The decision to go it alone is one of the make or break moments in the lives of most entrepreneurs. At first it’s really scary and exciting, which is a buzz. As time progresses, however, things can get tough – you could face financial pressures or spend long hours getting established. If you’ve been running your own business for a long time, you can also hit blockages that, if they persist, can really sap the fun from what you are doing.

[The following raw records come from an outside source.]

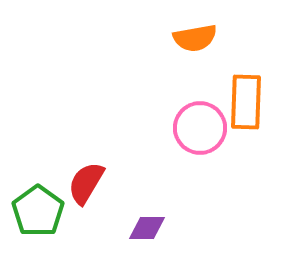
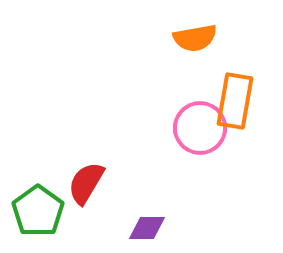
orange rectangle: moved 11 px left, 1 px up; rotated 8 degrees clockwise
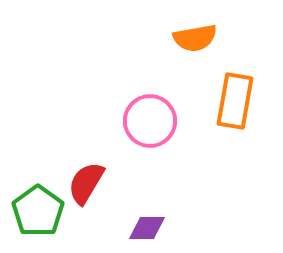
pink circle: moved 50 px left, 7 px up
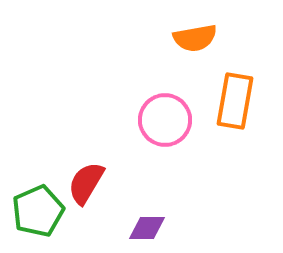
pink circle: moved 15 px right, 1 px up
green pentagon: rotated 12 degrees clockwise
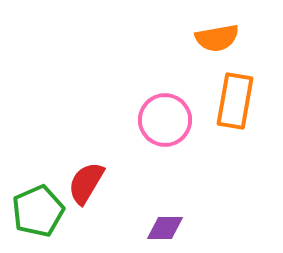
orange semicircle: moved 22 px right
purple diamond: moved 18 px right
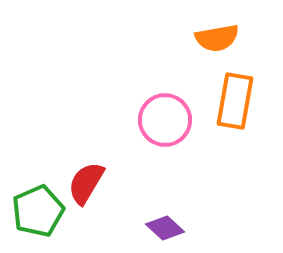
purple diamond: rotated 42 degrees clockwise
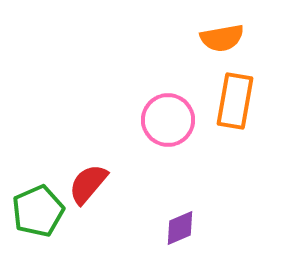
orange semicircle: moved 5 px right
pink circle: moved 3 px right
red semicircle: moved 2 px right, 1 px down; rotated 9 degrees clockwise
purple diamond: moved 15 px right; rotated 66 degrees counterclockwise
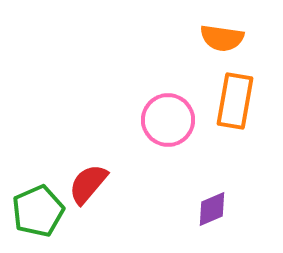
orange semicircle: rotated 18 degrees clockwise
purple diamond: moved 32 px right, 19 px up
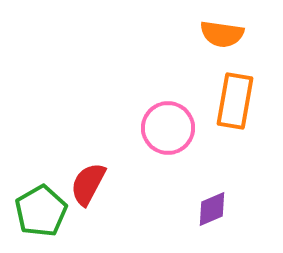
orange semicircle: moved 4 px up
pink circle: moved 8 px down
red semicircle: rotated 12 degrees counterclockwise
green pentagon: moved 3 px right; rotated 6 degrees counterclockwise
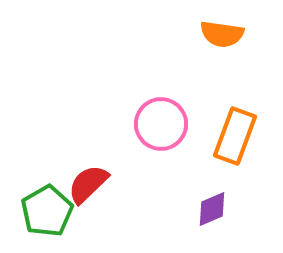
orange rectangle: moved 35 px down; rotated 10 degrees clockwise
pink circle: moved 7 px left, 4 px up
red semicircle: rotated 18 degrees clockwise
green pentagon: moved 6 px right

    So what are some of the pros and cons of running your own business?

    The Cons

    • Just surviving for the first year or two
    • Creating everything from scratch (from business processes to which technology to use)
    • Building a team
    • Finding enough new clients (that elusive marketing thing)
    • Time pressure

    The Pros

    • No boss telling you what to do
    • Getting to choose who you work with (team members and clients)
    • No values conflicts (having to do something you don’t agree with)
    • Earning an income that might exceed what you could earn working for someone else
    • Earning less money than you would working elsewhere, but still being very happy (and what’s that worth?)
    • Creating a work life balance that ordinary employees will never experience
    • Building a valuable asset that can be sold in the future to provide financial security for you and your family

    Overcome the cons

    The good news is that there’s a solution for every single issue that you face in your business. There are others who have walked the path before you, who will share their hard-earned (and often painfully earned) experiences with you, if you’re up for it.

    The biggest challenge is being open to new ideas and being prepared to grow at a personal level. Make no mistake, you have to grow as an individual when you go into business for yourself. The buck always stops with you. In every business I consult with, the major blockage to growth is always the owner. This is true in my business too!

    It can be very confronting when you realise that:

    • It’s not your team’s fault (because you hired them)
    • It’s not the computer system’s fault (because you bought it and might not be using it to its full capacity)
    • It’s not your client's fault (because you took them on and can always drop them at any time)
    • It’s really none of the above – because it’s you. Ouch!

    So what can you do to ensure you’re a business owner who doesn’t just learn things the hard and painful way?

    Here are a few tips:

    Read widely

    There are some great business biographies out there with plenty to teach those of us still on the way up. Don’t just stick to the financial sector either – there are excellent lessons to be learned from entrepreneurs in a wide range of industries and professions.

    Get a coach or mentor

    An external perspective really adds value and challenges your own ways of thinking. This is a good thing.

    Back yourself

    If you really feel something strongly, then run with your decision and don’t second-guess yourself.

    Invest in yourself

    Spending time and money on improving your skills and knowledge is not a cost, it’s an investment. An investment pays you back with interest.

    Identify the businesses you love and get in touch with them

    Ring them up and arrange a visit. Find out what they did that worked, and what didn’t. You’ll be amazed at how generous successful business people are with their time.

    Think like a business person

    Think and manage your business like a business person. Trust me, if this isn’t your natural style (and it wasn’t mine), there will be some serious personal growth to go through. It’s worth it to master the core skills of running your own business, which are:

    • financial management
    • team building and people management
    • marketing
    • strategic thinking and planning
    • great execution skills

    Copy as much as you can

    Apply your own creativity of course, but most of what you want to do has already been done. Don’t fool yourself into thinking you need to reinvent the wheel.

    Do a business-related course

    If you’re really serious, maybe even consider doing an MBA. A standard education will get you standard results. Get a business education and watch yourself really start to grow, mature and fly.

    Going it alone and starting your own business is a brave and exciting choice. If you’re prepared to keep learning as you go, a rich and fulfilling journey awaits you.